SIGCSE 2013: Special Session on Designing and Supporting Collaborative Learning Activities

Katrina and I delivered a special session on collaborative learning activities, focused on undergraduates because that’s our area of expertise. You can read the outline document here. We worked together on the underlying classroom activities and have both implemented these techniques but, in this session, Katrina did most of the presenting and I presented the collaborative assessment task examples, with some facilitation.

The trick here is, of course, to find examples that are both effective as teaching tools and are effective as examples. The approach I chose to take was to remind everyone in the room of what the most important aspects were to making this work with students and I did this by deliberately starting with a bad example. This can be a difficult road to walk because, when presenting a bad example, you need to convince everyone that your choice was deliberate and that you actually didn’t just stuff things up.

My approach was fairly simple. Break people into groups, based on where they were currently sitting, and then I immediately went into the question, which had been tailored for the crowd and for my purposes:

“I want you to talk about the 10 things that you’re going to do in the next 5 years to make progress in your career and improve your job performance.”

And why not? Everyone in the room was interested in education and, most likely, had a job at a time when it’s highly competitive and hard to find or retain work – so everyone has probably thought about this. It’s a fair question for this crowd.

Well, it would be, if it wasn’t so anxiety inducing. Katrina and I both observed a sea of frozen faces as we asked a question that put a large number of participants on the spot. And the reason I did this was to remind everyone that anxiety impairs genuine participation and willingness to engage. There were a large number of frozen grins with darting eyes, some nervous mumbles and a whole lot of purposeless noise, with the few people who were actually primed to answer that question starting to lead off.

I then stopped the discussion immediately. “What was wrong with that?” I asked the group.

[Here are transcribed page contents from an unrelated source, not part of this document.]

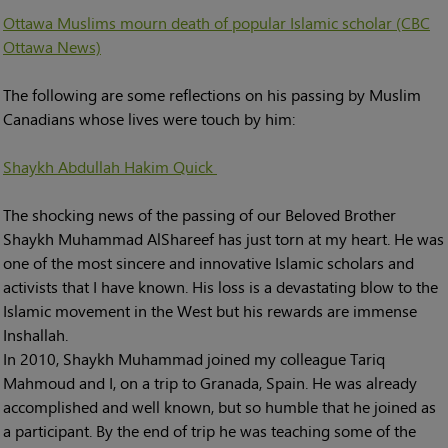
Ottawa Muslims mourn death of popular Islamic scholar (CBC
Ottawa News)
The following are some reflections on his passing by Muslim
Canadians whose lives were touch by him:
Shaykh Abdullah Hakim Quick
The shocking news of the passing of our Beloved Brother
Shaykh Muhammad AlShareef has just torn at my heart. He was
one of the most sincere and innovative Islamic scholars and
activists that I have known. His loss is a devastating blow to the
Islamic movement in the West but his rewards are immense
Inshallah.
In 2010, Shaykh Muhammad joined my colleague Tariq
Mahmoud and I, on a trip to Granada, Spain. He was already
accomplished and well known, but so humble that he joined as
a participant. By the end of trip he was teaching some of the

Well, where do we start? Firstly, it’s an individual activity, not a collaborative activity – there’s no incentive or requirement for discussion, groupwork or anything like that. Secondly, while we might expect people to be able to answer this, it is a highly charged and personal areas, and you may not feel comfortable discussing your five year plan with people that you don’t know. Thirdly, some people know that they should be able to answer this (or at least some supervisors will expect that they can) but they have no real answer and their anxiety will not only limit their participation but it will probably stop them from listening at all while they sweat their turn. Finally, there is no point to this activity – why are we doing this? What are we producing? What is the end point?

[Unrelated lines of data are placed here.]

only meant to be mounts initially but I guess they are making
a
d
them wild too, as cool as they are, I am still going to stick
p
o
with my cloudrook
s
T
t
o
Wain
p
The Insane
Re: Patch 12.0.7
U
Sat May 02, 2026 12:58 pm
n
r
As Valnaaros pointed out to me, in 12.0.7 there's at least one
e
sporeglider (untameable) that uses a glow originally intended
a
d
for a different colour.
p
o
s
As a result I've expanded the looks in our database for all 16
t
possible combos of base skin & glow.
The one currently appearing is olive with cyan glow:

My approach to collaborative activity is pretty simple and you can read any amount of Perry, Dickinson, Hamer et al (and now us as well) to look at relevant areas and Contributing Student Pedagogy, where students have a reason to collaborate and we manage their developmental maturity and their roles in the activity to get them really engaged. Everyone can have difficulties with authority and recognising whether someone is making enough contribution to a discussion to be worth their time – this is not limited to students. People, therefore, have to believe that the group they are in is of some benefit to them.

So we stepped back. I asked everyone to introduce themselves, where they came from and give a fact about their current home that people might not know. Simple task, everyone can do it and the purpose was to tell your group something interesting about your home – clear purpose, as well. This activity launched immediately and was going so well that, when I tried to move it on because the sound levels were dropping (generally a good sign that we’re reaching a transition), some groups asked if they could keep going as they weren’t quite finished. (Monitoring groups spread over a large space can be tricky but, where the activity is working, people will happily let you know when they need more time.) I was able to completely stop the first activity and nobody wanted me to continue. The second one, where people felt that they could participate and wanted to say something, needed to keep going.

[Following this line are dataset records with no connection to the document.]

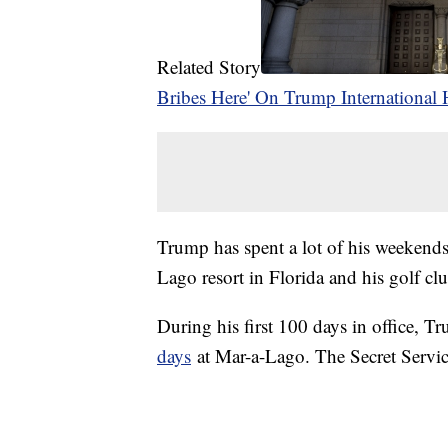
Related Story
Bribes Here' On Trump International 
Trump has spent a lot of his weekends
Lago resort in Florida and his golf cl
During his first 100 days in office, 
days
at Mar-a-Lago. The Secret Service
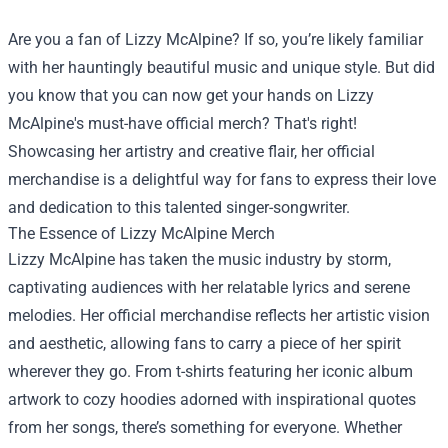
Are you a fan of Lizzy McAlpine? If so, you’re likely familiar
with her hauntingly beautiful music and unique style. But did
you know that you can now get your hands on Lizzy
McAlpine's must-have official merch? That's right!
Showcasing her artistry and creative flair, her official
merchandise is a delightful way for fans to express their love
and dedication to this talented singer-songwriter.
The Essence of Lizzy McAlpine Merch
Lizzy McAlpine has taken the music industry by storm,
captivating audiences with her relatable lyrics and serene
melodies. Her official merchandise reflects her artistic vision
and aesthetic, allowing fans to carry a piece of her spirit
wherever they go. From t-shirts featuring her iconic album
artwork to cozy hoodies adorned with inspirational quotes
from her songs, there’s something for everyone. Whether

Having now put some faces to names, we then moved to a simple exercise of sharing an interesting teaching approach that you’d tried recently or seen at the conference and it’s important to note the different comfort levels we can accommodate with this – we are sharing knowledge but we give participants the opportunity to share something of themselves or something that interest them, without the burden of ownership. Everyone had already discovered that everyone in the group had some areas of knowledge, albeit small, that taught them something new. We had started to build a group where participants valued each other’s contribution.

I carried out some roaming facilitation where I said very little, unless it was needed. I sat down with some groups, said ‘hi’ and then just sat back while they talked. I occasionally gave some nodded or attentive feedback to people who looked like they wanted to speak and this often cued them into the discussion. Facilitation doesn’t have to be intrusive and I’m a much bigger fan of inclusiveness, where everyone gets a turn but we do it through non-verbal encouragement (where that’s possible, different techniques are required in a mixed-ability group) to stay out of the main corridor of communication and reduce confrontation. However, by setting up the requirement that everyone share and by providing a task that everyone could participate in, my need to prod was greatly reduced and the groups mostly ran themselves, with the roles shifting around as different people made different points.

We covered a lot of the underlying theory in the talk itself, to discuss why people have difficulty accepting other views, to clarify why role management is a critical part of giving people a reason to get involved and something to do in the conversation. The notion that a valid discursive role is that of the supporter, to reinforce ideas from the proposer, allows someone to develop their confidence and critically assess the idea, without the burden of having to provide a complex criticism straight away.

At the end, I asked for a show of hands. Who had met someone knew? Everyone. Who had found out something they didn’t know about other places? Everyone. Who had learned about a new teaching technique that they hadn’t known before. Everyone.

My one regret is that we didn’t do this sooner because the conversation was obviously continuing for some groups and our session was, sadly, on the last day. I don’t pretend to be the best at this but I can assure you that any capability I have in this kind of activity comes from understanding the theory, putting it into practice, trying it, trying it again, and reflecting on what did and didn’t work.

I sometimes come out of a lecture or a collaborative activity and I’m really not happy. It didn’t gel or I didn’t quite get the group going as I wanted it to – but this is where you have to be gentle on yourself because, if you’re planning to succeed and reflecting on the problems, then steady improvement is completely possible and you can get more comfortable with passing your room control over to the groups, while you move to the facilitation role. The more you do it, the more you realise that training your students in role fluidity also assists them in understanding when you have to be in control of the room. I regularly pass control back and forward and it took me a long time to really feel that I wasn’t losing my grip. It’s a practice thing.

It was a lot of fun to give the session and we spent some time crafting the ‘bad example’, but let me summarise what the good activities should really look like. They must be collaborativeinclusiveachievable and obviously beneficial. Like all good guidelines there are times and places where you would change this set of characteristics, but you have to know your group well to know what challenges they can tolerate. If your students are more mature, then you push out into open-ended tasks which are far harder to make progress in – but this would be completely inappropriate for first years. Even in later years, being able to make some progress is more likely to keep the group going than a brick wall that stops you at step 1. But, let’s face it, your students need to know that working in that group is not only not to their detriment, but it’s beneficial. And the more you do this, the better their groupwork and collaboration will get – and that’s a big overall positive for the graduates of the future.

To everyone who attended the session, thank you for the generosity and enthusiasm of your participation and I’m catching up on my business cards in the next weeks. If I promised you an e-mail, it will be coming shortly.